GOAL OF THE EXERCISE: No image is to be carried over; reproduce the rest of the listing word for word.

============

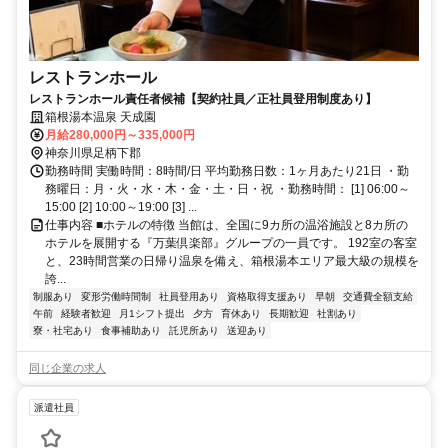
レストランホール
レストランホール責任者候補【契約社員／正社員登用制度あり】
箱根湯本温泉 天成園
月給280,000円～335,000円
神奈川県足柄下郡
勤務時間 実働時間：8時間/日 平均勤務日数：1ヶ月あたり21日 ・勤
務曜日：月・火・水・木・金・土・日・祝 ・勤務時間： [1] 06:00～
15:00 [2] 10:00～19:00 [3] ...
仕事内容 ■ホテルの特徴 当館は、全国に9カ所の温浴施設と8カ所の
ホテルを展開する『万葉倶楽部』グループの一員です。 192室の客室
と、23時間営業の日帰り温泉を備え、箱根湯本エリア最大級の規模を
誇...
制服あり
変形労働時間制
社員登用あり
資格取得支援あり
早朝
交通費全額支給
午前
経験者歓迎
月1シフト提出
夕方
育休あり
長期歓迎
社割あり
寮・社宅あり
食事補助あり
託児所あり
送迎あり
同じ企業の求人
派遣社員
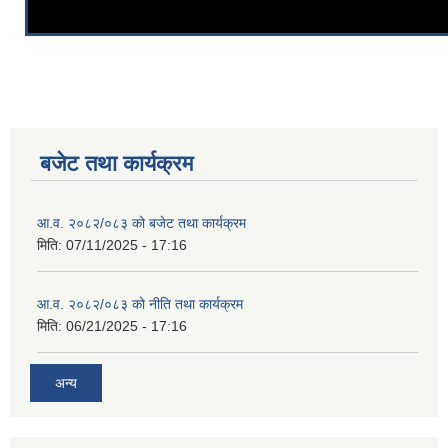
बजेट तथा कार्यक्रम
आ.व. २०८२/०८३ को बजेट तथा कार्यक्रम
मिति:
07/11/2025 - 17:16
आ.व. २०८२/०८३ को नीति तथा कार्यक्रम
मिति:
06/21/2025 - 17:16
अन्य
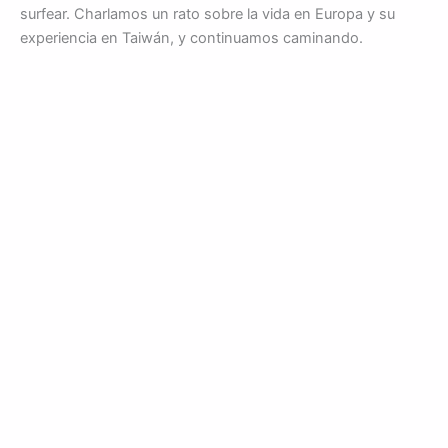
surfear. Charlamos un rato sobre la vida en Europa y su
experiencia en Taiwán, y continuamos caminando.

============

ANSWER TO THE PROBLEM:
レストランホール
レストランホール責任者候補【契約社員／正社員登用制度あり】
箱根湯本温泉 天成園
月給280,000円～335,000円
神奈川県足柄下郡
勤務時間 実働時間：8時間/日 平均勤務日数：1ヶ月あたり21日 ・勤
務曜日：月・火・水・木・金・土・日・祝 ・勤務時間： [1] 06:00～
15:00 [2] 10:00～19:00 [3] ...
仕事内容 ■ホテルの特徴 当館は、全国に9カ所の温浴施設と8カ所の
ホテルを展開する『万葉倶楽部』グループの一員です。 192室の客室
と、23時間営業の日帰り温泉を備え、箱根湯本エリア最大級の規模を
誇...
制服あり
変形労働時間制
社員登用あり
資格取得支援あり
早朝
交通費全額支給
午前
経験者歓迎
月1シフト提出
夕方
育休あり
長期歓迎
社割あり
寮・社宅あり
食事補助あり
託児所あり
送迎あり
同じ企業の求人
派遣社員
बजेट तथा कार्यक्रम
आ.व. २०८२/०८३ को बजेट तथा कार्यक्रम
मिति:
07/11/2025 - 17:16
आ.व. २०८२/०८३ को नीति तथा कार्यक्रम
मिति:
06/21/2025 - 17:16
अन्य
surfear. Charlamos un rato sobre la vida en Europa y su
experiencia en Taiwán, y continuamos caminando.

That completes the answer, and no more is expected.